| TASK REQUIREMENTS |
Return each line of the listing that contains the string "Sciences".

__________

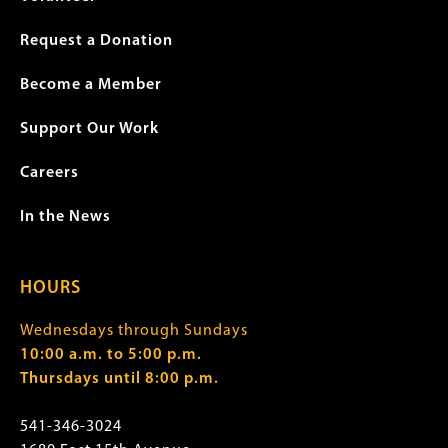
Request a Donation
Become a Member
Support Our Work
Careers
In the News
HOURS
Wednesdays through Sundays
10:00 a.m. to 5:00 p.m.
Thursdays until 8:00 p.m.
541-346-3024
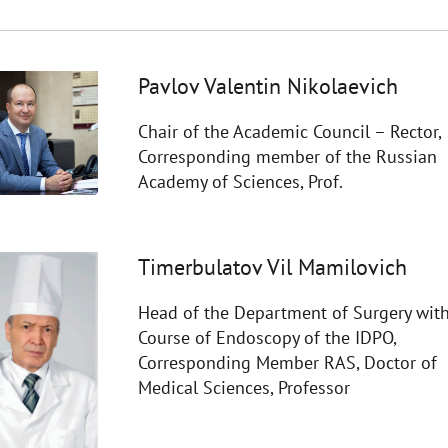
Pavlov Valentin Nikolaevich
Chair of the Academic Council – Rector,
Corresponding member of the Russian
Academy of Sciences, Prof.
Timerbulatov Vil Mamilovich
Head of the Department of Surgery with
Course of Endoscopy of the IDPO,
Corresponding Member RAS, Doctor of
Medical Sciences, Professor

__________

| SOLVED EXERCISE |
Academy of Sciences, Prof.
Medical Sciences, Professor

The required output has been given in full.